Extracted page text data
○ ○ ○

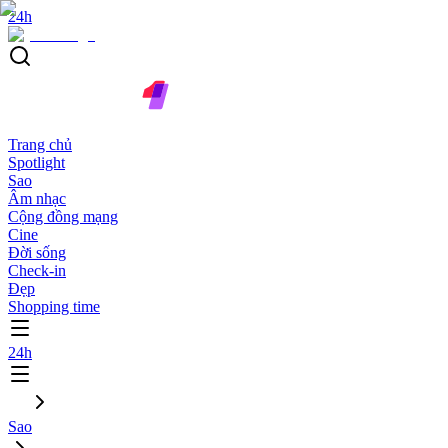
24h
Trang chủ
Spotlight
Sao
Âm nhạc
Cộng đồng mạng
Cine
Đời sống
Check-in
Đẹp
Shopping time
24h
Sao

○ ○ ○

Return all the data exactly, pictures omitted.

§ Response area
24h
Trang chủ
Spotlight
Sao
Âm nhạc
Cộng đồng mạng
Cine
Đời sống
Check-in
Đẹp
Shopping time
24h
Sao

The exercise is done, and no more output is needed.